| DATA FOR THIS EXERCISE |
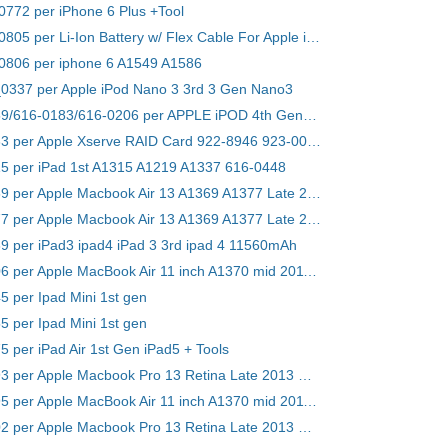
-0772 per iPhone 6 Plus +Tool
Batteria 616-0805 per Li-Ion Battery w/ Flex Cable For Apple iPhone 6 4.7inch + Tools
-0806 per iphone 6 A1549 A1586
_0337 per Apple iPod Nano 3 3rd 3 Gen Nano3
Batteria A1059/616-0183/616-0206 per APPLE iPOD 4th Generation
Batteria A1233 per Apple Xserve RAID Card 922-8946 923-00864 Battery 2006-2009
15 per iPad 1st A1315 A1219 A1337 616-0448
Batteria A1369 per Apple Macbook Air 13 A1369 A1377 Late 2010 MC503 MC504 Late2010
Batteria A1377 per Apple Macbook Air 13 A1369 A1377 Late 2010 MC503 MC504 Late2010
89 per iPad3 ipad4 iPad 3 3rd ipad 4 11560mAh
Batteria A1406 per Apple MacBook Air 11 inch A1370 mid 2011 A1465 mid 2013
5 per Ipad Mini 1st gen
5 per Ipad Mini 1st gen
5 per iPad Air 1st Gen iPad5 + Tools
Batteria A1493 per Apple Macbook Pro 13 Retina Late 2013 Mid 2014 New
Batteria A1495 per Apple MacBook Air 11 inch A1370 mid 2011 A1465 mid 2013
Batteria A1502 per Apple Macbook Pro 13 Retina Late 2013 Mid 2014 New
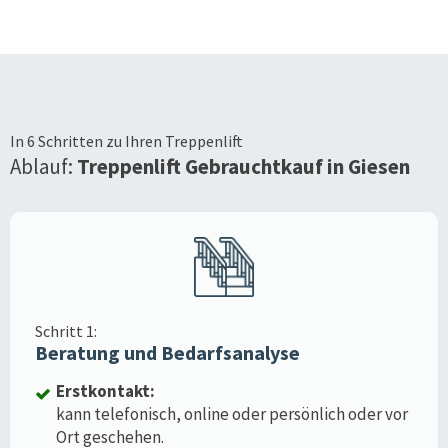
In 6 Schritten zu Ihren Treppenlift
Ablauf:
Treppenlift Gebrauchtkauf in
Giesen
Schritt 1:
Beratung und Bedarfsanalyse
Erstkontakt:
kann telefonisch, online oder persönlich oder vor
Ort geschehen.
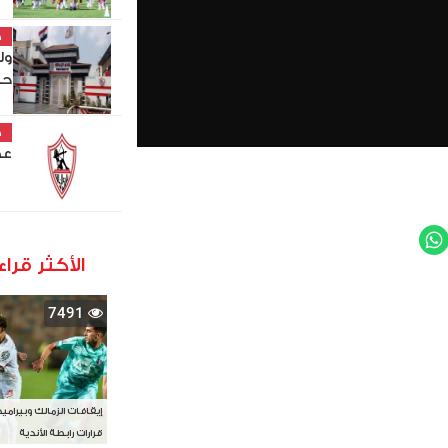
خ
ول
حص
خ
عص
WhatsApp
Twit
الأكثر قراء
7491
إيقافات الزمالك وبيرامي
قرارات رابطة الأندية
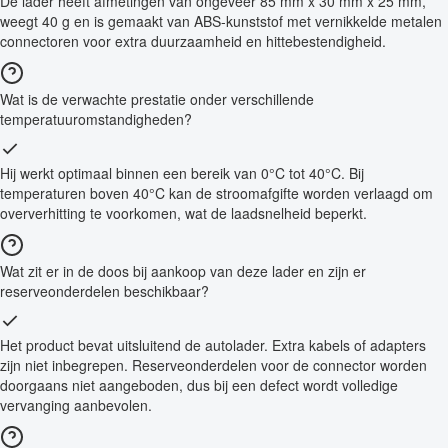
De lader heeft afmetingen van ongeveer 85 mm x 30 mm x 25 mm,
weegt 40 g en is gemaakt van ABS-kunststof met vernikkelde metalen
connectoren voor extra duurzaamheid en hittebestendigheid.
Wat is de verwachte prestatie onder verschillende
temperatuuromstandigheden?
Hij werkt optimaal binnen een bereik van 0°C tot 40°C. Bij
temperaturen boven 40°C kan de stroomafgifte worden verlaagd om
oververhitting te voorkomen, wat de laadsnelheid beperkt.
Wat zit er in de doos bij aankoop van deze lader en zijn er
reserveonderdelen beschikbaar?
Het product bevat uitsluitend de autolader. Extra kabels of adapters
zijn niet inbegrepen. Reserveonderdelen voor de connector worden
doorgaans niet aangeboden, dus bij een defect wordt volledige
vervanging aanbevolen.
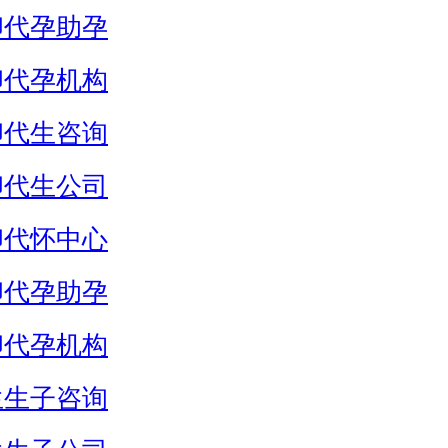
卵代孕助孕
卵代孕机构
卵代生咨询
卵代生公司
卵代怀中心
卵代孕助孕
卵代孕机构
生生子咨询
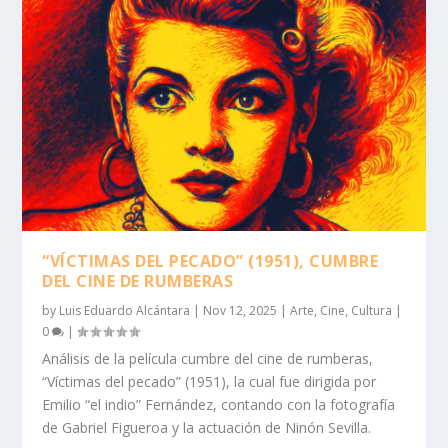
“VÍCTIMAS DEL PECADO” (1951), CUMBRE
DEL CINE DE RUMBERAS
by
Luis Eduardo Alcántara
|
Nov 12, 2025
|
Arte
,
Cine
,
Cultura
|
0
|
Análisis de la película cumbre del cine de rumberas,
“Víctimas del pecado” (1951), la cual fue dirigida por
Emilio “el indio” Fernández, contando con la fotografía
de Gabriel Figueroa y la actuación de Ninón Sevilla.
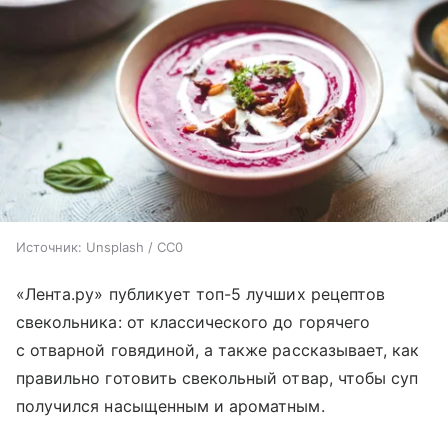
Источник:
Unsplash / CC0
«Лента.ру» публикует топ-5 лучших рецептов
свекольника: от классического до горячего
с отварной говядиной, а также рассказывает, как
правильно готовить свекольный отвар, чтобы суп
получился насыщенным и ароматным.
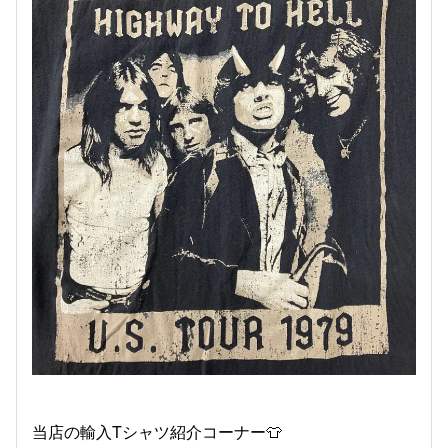
当店の輸入Tシャツ紹介コーナー👕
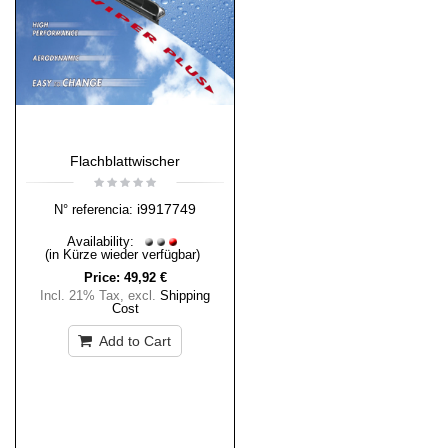
Flachblattwischer
i9917749
N° referencia:
Availability:
(in Kürze wieder verfügbar)
Price:
49,92 €
Incl. 21% Tax
,
excl.
Shipping
Cost
Add to Cart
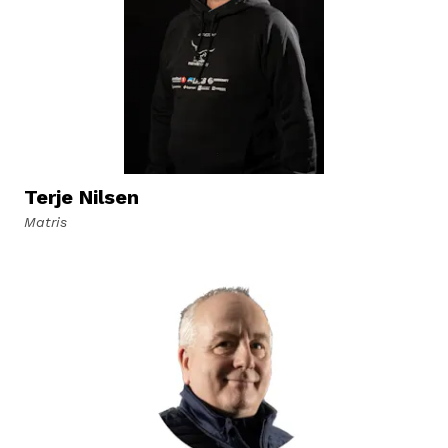
Terje Nilsen
Matris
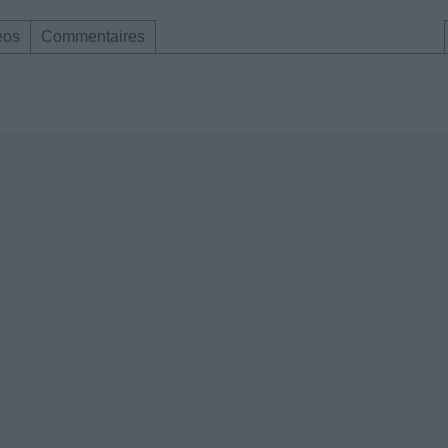
éos
Commentaires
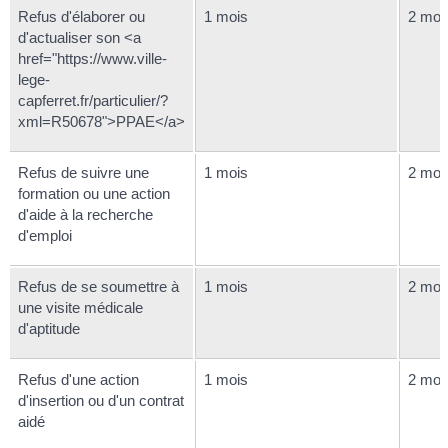
Refus d'élaborer ou
1 mois
2 moi
d'actualiser son <a
href="https://www.ville-
lege-
capferret.fr/particulier/?
xml=R50678">PPAE</a>
Refus de suivre une
1 mois
2 moi
formation ou une action
d'aide à la recherche
d'emploi
Refus de se soumettre à
1 mois
2 moi
une visite médicale
d'aptitude
Refus d'une action
1 mois
2 moi
d'insertion ou d'un contrat
aidé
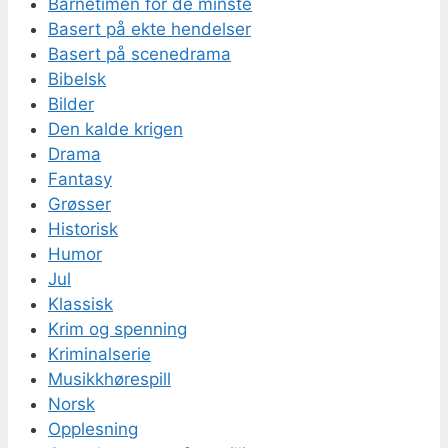
Barnetimen for de minste
Basert på ekte hendelser
Basert på scenedrama
Bibelsk
Bilder
Den kalde krigen
Drama
Fantasy
Grøsser
Historisk
Humor
Jul
Klassisk
Krim og spenning
Kriminalserie
Musikkhørespill
Norsk
Opplesning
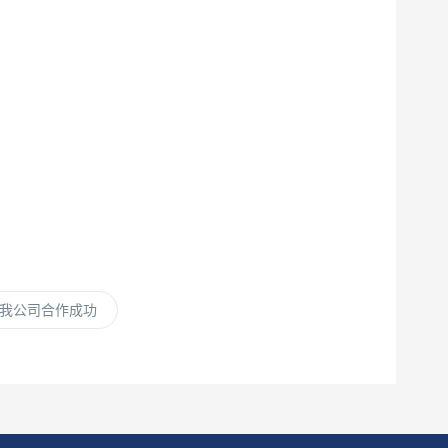
我公司合作成功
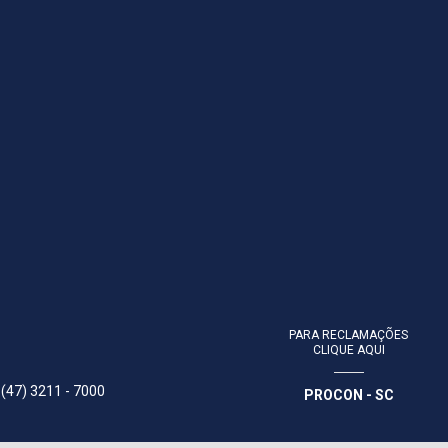
PARA RECLAMAÇÕES
CLIQUE AQUI
 (47) 3211 - 7000
PROCON - SC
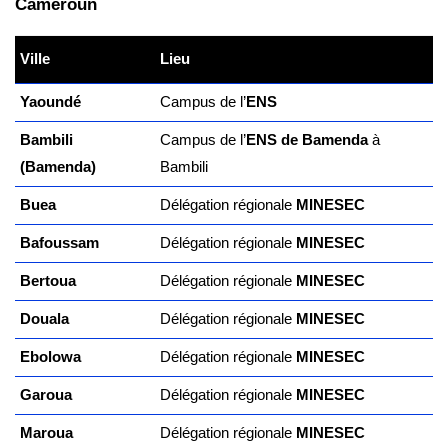
Cameroun
Ville
Lieu
Yaoundé
Campus de l’
ENS
Bambili
Campus de l’
ENS de Bamenda
à
(Bamenda)
Bambili
Buea
Délégation régionale
MINESEC
Bafoussam
Délégation régionale
MINESEC
Bertoua
Délégation régionale
MINESEC
Douala
Délégation régionale
MINESEC
Ebolowa
Délégation régionale
MINESEC
Garoua
Délégation régionale
MINESEC
Maroua
Délégation régionale
MINESEC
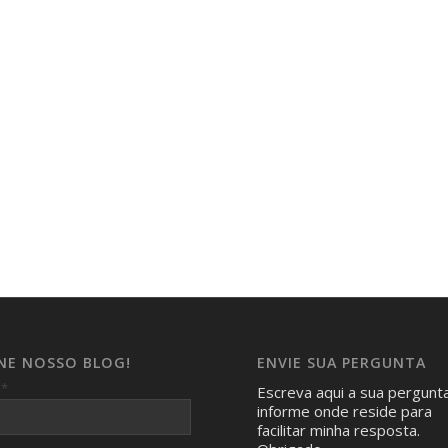
INE NOSSO BLOG!
ENVIE SUA PERGUNTA
*
l
Escreva aqui a sua pergunt
informe onde reside para
facilitar minha resposta.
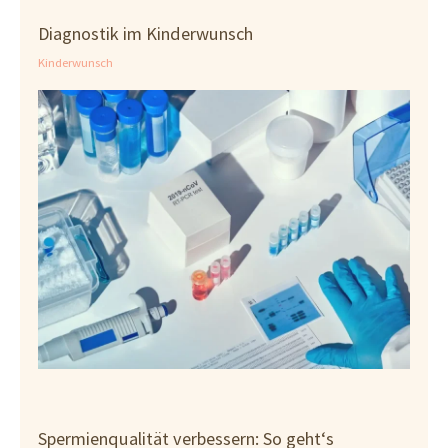
Diagnostik im Kinderwunsch
Kinderwunsch
Spermienqualität verbessern: So geht‘s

| WHAT TO DO |
All of the material should be written out again exactly, apart from the pictures.

| SOLVED PROBLEM |
-0772 per iPhone 6 Plus +Tool
Batteria 616-0805 per Li-Ion Battery w/ Flex Cable For Apple iPhone 6 4.7inch + Tools
-0806 per iphone 6 A1549 A1586
_0337 per Apple iPod Nano 3 3rd 3 Gen Nano3
Batteria A1059/616-0183/616-0206 per APPLE iPOD 4th Generation
Batteria A1233 per Apple Xserve RAID Card 922-8946 923-00864 Battery 2006-2009
15 per iPad 1st A1315 A1219 A1337 616-0448
Batteria A1369 per Apple Macbook Air 13 A1369 A1377 Late 2010 MC503 MC504 Late2010
Batteria A1377 per Apple Macbook Air 13 A1369 A1377 Late 2010 MC503 MC504 Late2010
89 per iPad3 ipad4 iPad 3 3rd ipad 4 11560mAh
Batteria A1406 per Apple MacBook Air 11 inch A1370 mid 2011 A1465 mid 2013
5 per Ipad Mini 1st gen
5 per Ipad Mini 1st gen
5 per iPad Air 1st Gen iPad5 + Tools
Batteria A1493 per Apple Macbook Pro 13 Retina Late 2013 Mid 2014 New
Batteria A1495 per Apple MacBook Air 11 inch A1370 mid 2011 A1465 mid 2013
Batteria A1502 per Apple Macbook Pro 13 Retina Late 2013 Mid 2014 New
In 6 Schritten zu Ihren Treppenlift
Ablauf:
Treppenlift Gebrauchtkauf in
Giesen
Schritt 1:
Beratung und Bedarfsanalyse
Erstkontakt:
kann telefonisch, online oder persönlich oder vor
Ort geschehen.
خ
ول
حص
خ
عص
WhatsApp
Twit
الأكثر قراء
7491
إيقافات الزمالك وبيرامي
قرارات رابطة الأندية
De lader heeft afmetingen van ongeveer 85 mm x 30 mm x 25 mm,
weegt 40 g en is gemaakt van ABS-kunststof met vernikkelde metalen
connectoren voor extra duurzaamheid en hittebestendigheid.
Wat is de verwachte prestatie onder verschillende
temperatuuromstandigheden?
Hij werkt optimaal binnen een bereik van 0°C tot 40°C. Bij
temperaturen boven 40°C kan de stroomafgifte worden verlaagd om
oververhitting te voorkomen, wat de laadsnelheid beperkt.
Wat zit er in de doos bij aankoop van deze lader en zijn er
reserveonderdelen beschikbaar?
Het product bevat uitsluitend de autolader. Extra kabels of adapters
zijn niet inbegrepen. Reserveonderdelen voor de connector worden
doorgaans niet aangeboden, dus bij een defect wordt volledige
vervanging aanbevolen.
卵代孕助孕
卵代孕机构
卵代生咨询
卵代生公司
卵代怀中心
卵代孕助孕
卵代孕机构
生生子咨询
“VÍCTIMAS DEL PECADO” (1951), CUMBRE
DEL CINE DE RUMBERAS
by
Luis Eduardo Alcántara
|
Nov 12, 2025
|
Arte
,
Cine
,
Cultura
|
0
|
Análisis de la película cumbre del cine de rumberas,
“Víctimas del pecado” (1951), la cual fue dirigida por
Emilio “el indio” Fernández, contando con la fotografía
de Gabriel Figueroa y la actuación de Ninón Sevilla.
Источник:
Unsplash / CC0
«Лента.ру» публикует топ-5 лучших рецептов
свекольника: от классического до горячего
с отварной говядиной, а также рассказывает, как
правильно готовить свекольный отвар, чтобы суп
получился насыщенным и ароматным.
当店の輸入Tシャツ紹介コーナー👕
Flachblattwischer
i9917749
N° referencia:
Availability:
(in Kürze wieder verfügbar)
Price:
49,92 €
Incl. 21% Tax
,
excl.
Shipping
Cost
Add to Cart
Terje Nilsen
Matris
éos
Commentaires
Refus d'élaborer ou
1 mois
2 moi
d'actualiser son <a
href="https://www.ville-
lege-
capferret.fr/particulier/?
xml=R50678">PPAE</a>
Refus de suivre une
1 mois
2 moi
formation ou une action
d'aide à la recherche
d'emploi
Refus de se soumettre à
1 mois
2 moi
une visite médicale
d'aptitude
Refus d'une action
1 mois
2 moi
d'insertion ou d'un contrat
aidé
Barnetimen for de minste
Basert på ekte hendelser
Basert på scenedrama
Bibelsk
Bilder
Den kalde krigen
Drama
Fantasy
Grøsser
Historisk
Humor
Jul
Klassisk
Krim og spenning
Kriminalserie
Musikkhørespill
Norsk
Opplesning
我公司合作成功
PARA RECLAMAÇÕES
CLIQUE AQUI
 (47) 3211 - 7000
PROCON - SC
Cameroun
Ville
Lieu
Yaoundé
Campus de l’
ENS
Bambili
Campus de l’
ENS de Bamenda
à
(Bamenda)
Bambili
Buea
Délégation régionale
MINESEC
Bafoussam
Délégation régionale
MINESEC
Bertoua
Délégation régionale
MINESEC
Douala
Délégation régionale
MINESEC
Ebolowa
Délégation régionale
MINESEC
Garoua
Délégation régionale
MINESEC
Maroua
Délégation régionale
MINESEC
INE NOSSO BLOG!
ENVIE SUA PERGUNTA
*
l
Escreva aqui a sua pergunt
informe onde reside para
facilitar minha resposta.
Diagnostik im Kinderwunsch
Kinderwunsch
Spermienqualität verbessern: So geht‘s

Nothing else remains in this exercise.